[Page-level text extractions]
<<<<
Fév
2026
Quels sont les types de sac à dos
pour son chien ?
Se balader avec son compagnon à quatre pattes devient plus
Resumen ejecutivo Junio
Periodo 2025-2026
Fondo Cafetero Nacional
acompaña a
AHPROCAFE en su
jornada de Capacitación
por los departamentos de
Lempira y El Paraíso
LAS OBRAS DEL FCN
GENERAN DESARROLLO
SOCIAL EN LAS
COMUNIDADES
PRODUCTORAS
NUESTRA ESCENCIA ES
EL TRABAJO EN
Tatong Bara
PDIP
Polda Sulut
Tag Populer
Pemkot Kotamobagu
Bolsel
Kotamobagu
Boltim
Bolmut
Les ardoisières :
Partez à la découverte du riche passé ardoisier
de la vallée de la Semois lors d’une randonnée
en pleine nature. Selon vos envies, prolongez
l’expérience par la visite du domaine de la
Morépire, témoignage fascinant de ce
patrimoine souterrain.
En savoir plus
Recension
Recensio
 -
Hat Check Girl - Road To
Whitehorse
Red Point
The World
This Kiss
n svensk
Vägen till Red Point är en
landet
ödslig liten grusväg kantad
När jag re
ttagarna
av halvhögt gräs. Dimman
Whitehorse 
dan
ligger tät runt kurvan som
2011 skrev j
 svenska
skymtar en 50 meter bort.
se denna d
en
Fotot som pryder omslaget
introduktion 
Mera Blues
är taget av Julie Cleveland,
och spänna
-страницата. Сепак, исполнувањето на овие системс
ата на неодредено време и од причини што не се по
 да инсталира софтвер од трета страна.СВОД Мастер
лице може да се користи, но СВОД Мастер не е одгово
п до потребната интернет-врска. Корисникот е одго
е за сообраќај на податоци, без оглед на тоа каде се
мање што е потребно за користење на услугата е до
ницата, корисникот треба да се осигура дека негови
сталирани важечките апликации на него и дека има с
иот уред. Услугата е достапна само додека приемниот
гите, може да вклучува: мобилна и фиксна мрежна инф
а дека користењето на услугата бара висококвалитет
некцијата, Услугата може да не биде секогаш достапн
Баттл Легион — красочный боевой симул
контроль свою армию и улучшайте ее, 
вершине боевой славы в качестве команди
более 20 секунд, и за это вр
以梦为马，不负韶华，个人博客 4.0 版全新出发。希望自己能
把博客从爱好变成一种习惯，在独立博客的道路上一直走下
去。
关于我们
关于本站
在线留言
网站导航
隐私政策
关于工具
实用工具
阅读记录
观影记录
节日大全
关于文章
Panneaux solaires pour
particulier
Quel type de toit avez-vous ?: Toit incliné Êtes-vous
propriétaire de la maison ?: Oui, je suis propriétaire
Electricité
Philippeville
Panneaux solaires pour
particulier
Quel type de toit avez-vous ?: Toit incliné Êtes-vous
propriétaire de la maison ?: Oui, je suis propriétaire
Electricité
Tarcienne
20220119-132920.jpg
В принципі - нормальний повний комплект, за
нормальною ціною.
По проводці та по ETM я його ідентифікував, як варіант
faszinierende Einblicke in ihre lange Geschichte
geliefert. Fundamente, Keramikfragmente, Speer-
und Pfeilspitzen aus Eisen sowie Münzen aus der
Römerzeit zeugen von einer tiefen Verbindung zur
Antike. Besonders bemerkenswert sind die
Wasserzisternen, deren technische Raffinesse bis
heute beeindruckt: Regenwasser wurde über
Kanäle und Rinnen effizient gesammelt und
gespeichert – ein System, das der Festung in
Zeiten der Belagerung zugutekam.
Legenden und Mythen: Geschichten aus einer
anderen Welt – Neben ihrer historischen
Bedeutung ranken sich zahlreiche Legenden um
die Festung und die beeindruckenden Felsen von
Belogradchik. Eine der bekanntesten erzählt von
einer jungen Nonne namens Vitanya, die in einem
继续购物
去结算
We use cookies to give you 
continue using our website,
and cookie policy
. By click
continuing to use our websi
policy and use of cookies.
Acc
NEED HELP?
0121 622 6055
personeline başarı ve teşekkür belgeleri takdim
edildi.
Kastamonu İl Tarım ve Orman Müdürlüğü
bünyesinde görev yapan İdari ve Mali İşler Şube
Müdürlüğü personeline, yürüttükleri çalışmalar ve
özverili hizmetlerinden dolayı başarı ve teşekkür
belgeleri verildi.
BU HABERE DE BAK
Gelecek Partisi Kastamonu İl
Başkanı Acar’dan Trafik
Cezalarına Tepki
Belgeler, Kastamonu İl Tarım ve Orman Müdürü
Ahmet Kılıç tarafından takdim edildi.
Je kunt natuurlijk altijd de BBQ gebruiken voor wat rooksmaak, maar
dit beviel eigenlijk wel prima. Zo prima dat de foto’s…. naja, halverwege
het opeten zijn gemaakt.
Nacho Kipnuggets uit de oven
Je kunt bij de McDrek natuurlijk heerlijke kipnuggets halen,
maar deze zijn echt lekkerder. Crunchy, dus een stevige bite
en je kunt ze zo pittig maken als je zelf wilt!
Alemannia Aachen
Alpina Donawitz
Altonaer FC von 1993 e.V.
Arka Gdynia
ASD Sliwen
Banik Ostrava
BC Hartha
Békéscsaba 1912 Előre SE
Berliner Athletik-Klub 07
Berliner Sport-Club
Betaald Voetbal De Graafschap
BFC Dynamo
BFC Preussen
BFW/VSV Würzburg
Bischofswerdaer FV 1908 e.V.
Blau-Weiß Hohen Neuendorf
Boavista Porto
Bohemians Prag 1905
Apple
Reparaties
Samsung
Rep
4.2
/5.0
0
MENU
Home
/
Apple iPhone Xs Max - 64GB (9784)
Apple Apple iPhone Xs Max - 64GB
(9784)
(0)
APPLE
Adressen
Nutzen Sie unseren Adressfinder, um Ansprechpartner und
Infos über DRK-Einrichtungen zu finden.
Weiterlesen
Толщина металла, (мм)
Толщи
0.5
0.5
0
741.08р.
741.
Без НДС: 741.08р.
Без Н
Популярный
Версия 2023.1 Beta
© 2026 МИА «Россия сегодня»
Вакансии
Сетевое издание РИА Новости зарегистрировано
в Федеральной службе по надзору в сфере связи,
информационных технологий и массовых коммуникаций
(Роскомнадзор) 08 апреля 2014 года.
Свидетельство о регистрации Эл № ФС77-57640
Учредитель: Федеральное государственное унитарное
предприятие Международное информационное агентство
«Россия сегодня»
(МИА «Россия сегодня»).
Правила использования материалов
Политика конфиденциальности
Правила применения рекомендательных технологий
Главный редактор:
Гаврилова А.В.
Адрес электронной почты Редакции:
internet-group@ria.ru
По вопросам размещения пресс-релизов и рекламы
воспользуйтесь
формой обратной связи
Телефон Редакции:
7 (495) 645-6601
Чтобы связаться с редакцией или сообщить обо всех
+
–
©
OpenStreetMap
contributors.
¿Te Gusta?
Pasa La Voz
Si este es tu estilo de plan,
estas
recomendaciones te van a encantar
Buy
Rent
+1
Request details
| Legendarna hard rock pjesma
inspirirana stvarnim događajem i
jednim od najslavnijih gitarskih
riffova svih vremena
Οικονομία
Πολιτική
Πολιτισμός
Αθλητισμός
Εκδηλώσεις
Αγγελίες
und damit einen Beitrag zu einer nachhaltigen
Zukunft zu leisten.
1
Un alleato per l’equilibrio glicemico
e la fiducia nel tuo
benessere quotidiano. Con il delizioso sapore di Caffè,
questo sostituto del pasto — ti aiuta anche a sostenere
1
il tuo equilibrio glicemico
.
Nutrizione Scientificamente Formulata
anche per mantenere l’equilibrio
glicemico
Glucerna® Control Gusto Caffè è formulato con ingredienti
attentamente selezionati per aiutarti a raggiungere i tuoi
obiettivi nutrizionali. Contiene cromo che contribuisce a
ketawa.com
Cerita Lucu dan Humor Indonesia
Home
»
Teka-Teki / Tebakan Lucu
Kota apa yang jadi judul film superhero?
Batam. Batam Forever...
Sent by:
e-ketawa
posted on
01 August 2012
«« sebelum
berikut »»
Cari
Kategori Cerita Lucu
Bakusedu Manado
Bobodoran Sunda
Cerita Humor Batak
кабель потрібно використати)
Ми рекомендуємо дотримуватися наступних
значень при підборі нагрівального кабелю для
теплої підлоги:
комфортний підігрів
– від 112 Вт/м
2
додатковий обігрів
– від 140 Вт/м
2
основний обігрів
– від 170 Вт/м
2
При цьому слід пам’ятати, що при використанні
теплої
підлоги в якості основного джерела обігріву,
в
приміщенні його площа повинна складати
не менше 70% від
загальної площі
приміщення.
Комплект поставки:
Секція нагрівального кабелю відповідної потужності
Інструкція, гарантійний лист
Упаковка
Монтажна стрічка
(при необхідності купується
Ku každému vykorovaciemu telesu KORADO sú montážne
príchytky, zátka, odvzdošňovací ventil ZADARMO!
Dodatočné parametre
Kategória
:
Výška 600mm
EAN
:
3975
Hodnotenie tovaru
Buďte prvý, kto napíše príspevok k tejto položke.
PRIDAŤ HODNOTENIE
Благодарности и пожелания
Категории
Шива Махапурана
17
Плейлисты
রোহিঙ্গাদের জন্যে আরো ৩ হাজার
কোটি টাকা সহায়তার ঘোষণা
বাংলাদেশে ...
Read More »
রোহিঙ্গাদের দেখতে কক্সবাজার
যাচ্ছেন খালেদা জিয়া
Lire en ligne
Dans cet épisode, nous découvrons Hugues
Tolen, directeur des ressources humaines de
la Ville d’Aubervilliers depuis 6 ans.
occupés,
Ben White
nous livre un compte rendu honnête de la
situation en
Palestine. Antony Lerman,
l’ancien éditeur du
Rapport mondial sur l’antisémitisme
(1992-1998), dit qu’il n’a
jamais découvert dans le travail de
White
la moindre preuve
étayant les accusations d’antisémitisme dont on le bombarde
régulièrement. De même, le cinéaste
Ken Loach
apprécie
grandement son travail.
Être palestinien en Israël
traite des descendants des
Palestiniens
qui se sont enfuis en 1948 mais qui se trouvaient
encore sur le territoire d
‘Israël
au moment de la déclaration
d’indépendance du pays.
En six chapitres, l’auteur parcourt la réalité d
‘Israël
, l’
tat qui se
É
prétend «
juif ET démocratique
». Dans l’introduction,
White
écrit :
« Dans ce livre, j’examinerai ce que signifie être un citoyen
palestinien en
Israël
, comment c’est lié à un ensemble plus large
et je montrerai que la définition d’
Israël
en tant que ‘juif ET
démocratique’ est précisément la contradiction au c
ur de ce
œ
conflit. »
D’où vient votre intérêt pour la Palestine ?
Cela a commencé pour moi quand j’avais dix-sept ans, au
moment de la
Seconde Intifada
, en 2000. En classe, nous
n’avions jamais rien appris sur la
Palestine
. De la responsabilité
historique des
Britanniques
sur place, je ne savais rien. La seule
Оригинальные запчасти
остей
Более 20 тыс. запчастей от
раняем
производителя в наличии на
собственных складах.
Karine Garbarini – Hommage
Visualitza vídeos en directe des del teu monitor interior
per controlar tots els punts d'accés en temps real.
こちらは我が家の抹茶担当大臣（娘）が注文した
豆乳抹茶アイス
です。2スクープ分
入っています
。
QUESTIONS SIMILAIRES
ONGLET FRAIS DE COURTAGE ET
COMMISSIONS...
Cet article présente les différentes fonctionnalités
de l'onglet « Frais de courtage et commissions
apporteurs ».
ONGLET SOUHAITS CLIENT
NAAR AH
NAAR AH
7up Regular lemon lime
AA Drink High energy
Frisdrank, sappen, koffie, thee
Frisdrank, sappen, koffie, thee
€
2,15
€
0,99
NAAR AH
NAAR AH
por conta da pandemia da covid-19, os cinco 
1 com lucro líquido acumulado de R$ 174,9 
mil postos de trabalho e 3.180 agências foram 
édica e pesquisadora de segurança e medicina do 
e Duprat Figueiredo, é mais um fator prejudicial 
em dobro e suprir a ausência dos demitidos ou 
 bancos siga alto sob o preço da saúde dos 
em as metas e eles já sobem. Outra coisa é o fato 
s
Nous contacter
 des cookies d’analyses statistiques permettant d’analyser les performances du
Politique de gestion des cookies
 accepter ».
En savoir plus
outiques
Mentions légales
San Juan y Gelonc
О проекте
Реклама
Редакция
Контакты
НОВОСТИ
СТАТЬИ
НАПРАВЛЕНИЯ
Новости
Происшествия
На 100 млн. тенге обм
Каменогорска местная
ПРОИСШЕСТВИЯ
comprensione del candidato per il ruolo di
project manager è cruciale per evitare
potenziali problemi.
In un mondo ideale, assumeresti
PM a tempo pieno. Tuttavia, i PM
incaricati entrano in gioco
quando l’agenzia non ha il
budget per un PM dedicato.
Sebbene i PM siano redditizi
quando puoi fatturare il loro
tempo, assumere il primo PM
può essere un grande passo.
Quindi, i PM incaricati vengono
>>>>
> [Problem to solve] Reproduce, character for character, only the lines of the preceding data that start at the line with "гите, може да" and end at the line with "Philippeville", both included.

> [Result of this exercise]
гите, може да вклучува: мобилна и фиксна мрежна инф
а дека користењето на услугата бара висококвалитет
некцијата, Услугата може да не биде секогаш достапн
Баттл Легион — красочный боевой симул
контроль свою армию и улучшайте ее, 
вершине боевой славы в качестве команди
более 20 секунд, и за это вр
以梦为马，不负韶华，个人博客 4.0 版全新出发。希望自己能
把博客从爱好变成一种习惯，在独立博客的道路上一直走下
去。
关于我们
关于本站
在线留言
网站导航
隐私政策
关于工具
实用工具
阅读记录
观影记录
节日大全
关于文章
Panneaux solaires pour
particulier
Quel type de toit avez-vous ?: Toit incliné Êtes-vous
propriétaire de la maison ?: Oui, je suis propriétaire
Electricité
Philippeville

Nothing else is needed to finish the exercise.